On Fri, 2011-09-30 at 06:45 -0400, Zdenek Pavlas wrote:
> >  These are all fine, although I'm not sure we want to move to using
> > MultiFileMeter instead of our current progress meter.
> 
> How could we use the current single-file progress meter?
> Show just one bar for the total size?  Or play with ECMA-48
> CSI sequences to switch rows?

 Well we already have a total progress indicator on the single-file, so
all we really need to do is update the "total" based on how far along
all the current downloads are and then output the single-file progress
for either:

1. The latest file we got data from.

2. The file closest to completion.

...where we have to make sure we call _do_end() for everything.

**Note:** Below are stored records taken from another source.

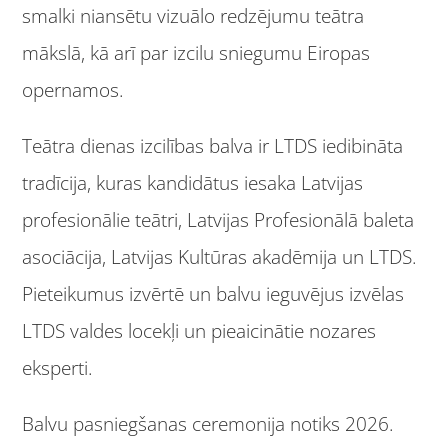
smalki niansētu vizuālo redzējumu teātra
mākslā, kā arī par izcilu sniegumu Eiropas
opernamos.
Teātra dienas izcilības balva ir LTDS iedibināta
tradīcija, kuras kandidātus iesaka Latvijas
profesionālie teātri, Latvijas Profesionālā baleta
asociācija, Latvijas Kultūras akadēmija un LTDS.
Pieteikumus izvērtē un balvu ieguvējus izvēlas
LTDS valdes locekļi un pieaicinātie nozares
eksperti.
Balvu pasniegšanas ceremonija notiks 2026.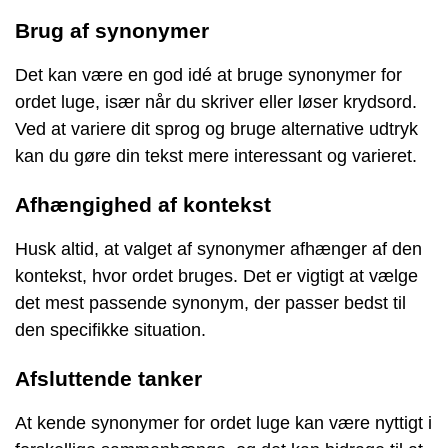
Brug af synonymer
Det kan være en god idé at bruge synonymer for
ordet luge, især når du skriver eller løser krydsord.
Ved at variere dit sprog og bruge alternative udtryk
kan du gøre din tekst mere interessant og varieret.
Afhængighed af kontekst
Husk altid, at valget af synonymer afhænger af den
kontekst, hvor ordet bruges. Det er vigtigt at vælge
det mest passende synonym, der passer bedst til
den specifikke situation.
Afsluttende tanker
At kende synonymer for ordet luge kan være nyttigt i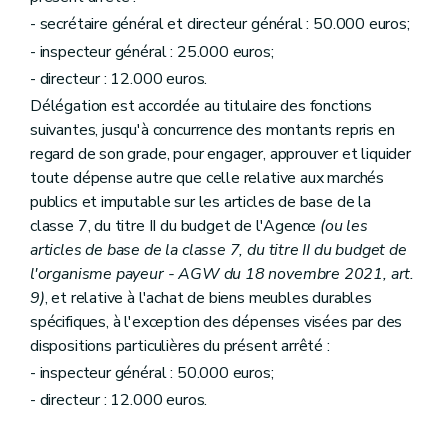
- secrétaire général et directeur général : 50.000 euros;
- inspecteur général : 25.000 euros;
- directeur : 12.000 euros.
Délégation est accordée au titulaire des fonctions
suivantes, jusqu'à concurrence des montants repris en
regard de son grade, pour engager, approuver et liquider
toute dépense autre que celle relative aux marchés
publics et imputable sur les articles de base de la
classe 7, du titre II du budget de l'Agence
(ou les
articles de base de la classe 7, du titre II du budget de
l'organisme payeur - AGW du 18 novembre 2021, art.
9)
, et relative à l'achat de biens meubles durables
spécifiques, à l'exception des dépenses visées par des
dispositions particulières du présent arrêté :
- inspecteur général : 50.000 euros;
- directeur : 12.000 euros.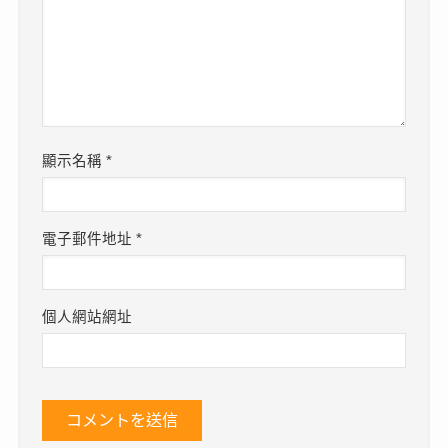
顯示名稱
*
電子郵件地址
*
個人網站網址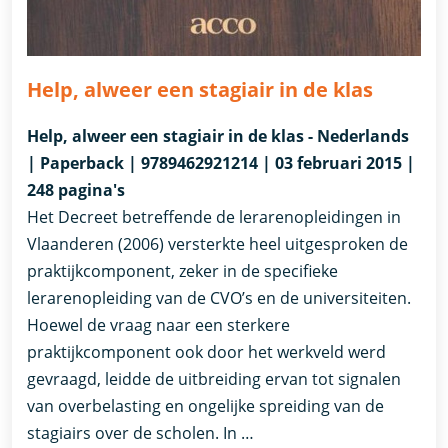
Help, alweer een stagiair in de klas
Help, alweer een stagiair in de klas - Nederlands
| Paperback | 9789462921214 | 03 februari 2015 |
248 pagina's
Het Decreet betreffende de lerarenopleidingen in
Vlaanderen (2006) versterkte heel uitgesproken de
praktijkcomponent, zeker in de specifieke
lerarenopleiding van de CVO’s en de universiteiten.
Hoewel de vraag naar een sterkere
praktijkcomponent ook door het werkveld werd
gevraagd, leidde de uitbreiding ervan tot signalen
van overbelasting en ongelijke spreiding van de
stagiairs over de scholen. In …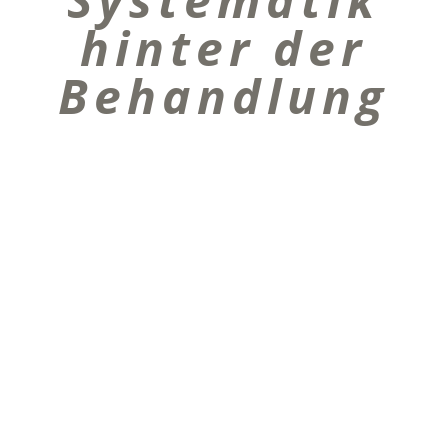
hinter der
Behandlung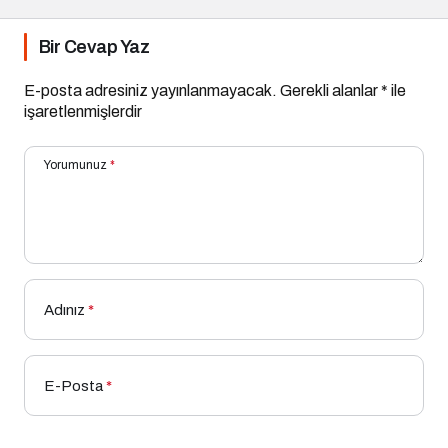
Bir Cevap Yaz
E-posta adresiniz yayınlanmayacak.
Gerekli alanlar
*
ile
işaretlenmişlerdir
Yorumunuz
*
Adınız
*
E-Posta
*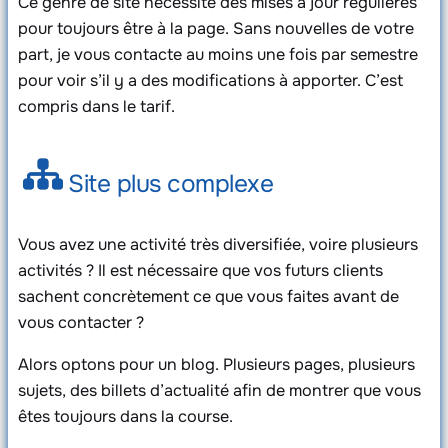
Ce genre de site nécessite des mises à jour régulières
pour toujours être à la page. Sans nouvelles de votre
part, je vous contacte au moins une fois par semestre
pour voir s’il y a des modifications à apporter. C’est
compris dans le tarif.
Site plus complexe
Vous avez une activité très diversifiée, voire plusieurs
activités ? Il est nécessaire que vos futurs clients
sachent concrètement ce que vous faites avant de
vous contacter ?
Alors optons pour un blog. Plusieurs pages, plusieurs
sujets, des billets d’actualité afin de montrer que vous
êtes toujours dans la course.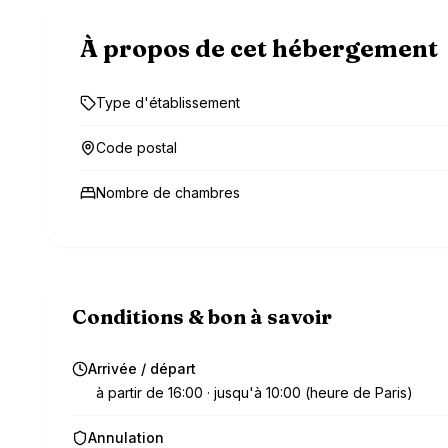
À propos de cet hébergement
Type d'établissement
Code postal
Nombre de chambres
Conditions & bon à savoir
Arrivée / départ
à partir de 16:00 · jusqu'à 10:00 (heure de Paris)
Annulation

 You could certainly try doing a patch to yum to optionally use
TextMultiFileMeter() (which can be separate from anything else) ... but
my guess is people will complain if we make that the default, plus from
what I can see the UI needs at least some work (which is understandable,
the single-file one has had many hours of tweaking to make it nice).
 Adding some "test cases" to progress.py seems like a good idea too :).

> >  Why do we want to use these two extra functions instead of just
> > triggering off a parameter (like the errors one)?
> 
> I need some 'sync' call that blocks until all downloads are finished,
> and adding the parallel_end() function is IMO better than adding a flag 
> to each request to signal end-of-batch.  Pairing that with parallel_begin()
> eliminated the need to pass a sync/async flag to each request.
>
> I can drop parallel_begin() and the global flag, and add an option
> instead.  Something like 'async = (key, limit)', that reads as:
> "run in parallel with other request, but keep #connections with
> the same key below given limit."

 Yeh, that and a parallel_wait() seems fine. Although I think it would
be nice to be able to do:

 async download A
 async download B
 parallel_wait(A+B)
   async download C (this happens in the cb for A)
   async download D (this happens in the cb for B)
 # Both A+B have finished now, but C+D are still going on.
 parallel_wait(C+D)

> > Even if we can't mix new/old downloads at "0.1" it
> > seems bad to make sure we never can.
> 
> Actually, it kinda works now.  parallel_end() disables parallel
> downloads first, then processes the queue in parallel.  So, if
> there's urlgrab() in checkfunc, it's blocking.  I agree that
> explicit flag would make the behavior more predictable.

 *nods* ... less magic is good :).

> > objects and weird interactions with NSS etc. ... sticking it in an
> > external process should get rid of all of those bugs, using CurlMulti
> > is more likely to give us 666 more variants of those bugs.
> 
> I'm all for running downloads in external process, but there are
> more ways how to do it:

 Yeh, I don't think it's the end of the world if we do the simplest
thing and have one fork+exec per. download to start with ... adding to
that so we get one fork+exec per. repo. seems like it shouldn't be too
hard (so we get keepalive).

 The big thing is that we need the parallel code separate from curl,
because curl won't be in proc.

> > 1. Get all the curl/NSS/etc. API usage out of the process, this
> > should close all the weird/annoying bugs we've had with curl* and make sure
> > we don't get any more. It should also fix DNS hang problems. This
> > probably also fixes C-c as well.
> 
> Not sure what you mean..  Using CurlMulti in external process 
> keeps Curl/NSS away from yum as well..  If there are known problems
> with NSS & CurlMulti interaction then that's a different thing.

 I'm not against using CurlMulti in the external proc. ... but each
proc. has to be limited to a single repo. ... so it wouldn't be great if
the only way we could get parallel downloads was for packages from the
same repo.

> > Full level this is SELinux+chroot+drop privs, and we can
> > be a bit lax in implementing this.
> 
> I tried that concept and chroot() seems currently to be a no-no.
> I assume that it only makes sense to chroot BEFORE connect(),
> since most attacks target bugs in header parsing or SSL handhakes.
> 
> But: chroot() && connect() => Host not found.
> 
> I assume it's because the resolver can't read /etc/resolv.conf
> after the chroot, hmm.  Doing a dummy name lookup before
> chroot helps, but I don't dare to say how reliable is that.

 Yeh, chroot() is hard and you'll probably have to bind mount a bunch of
stuff. SELinux is somewhat easier, and someone else's problem ;).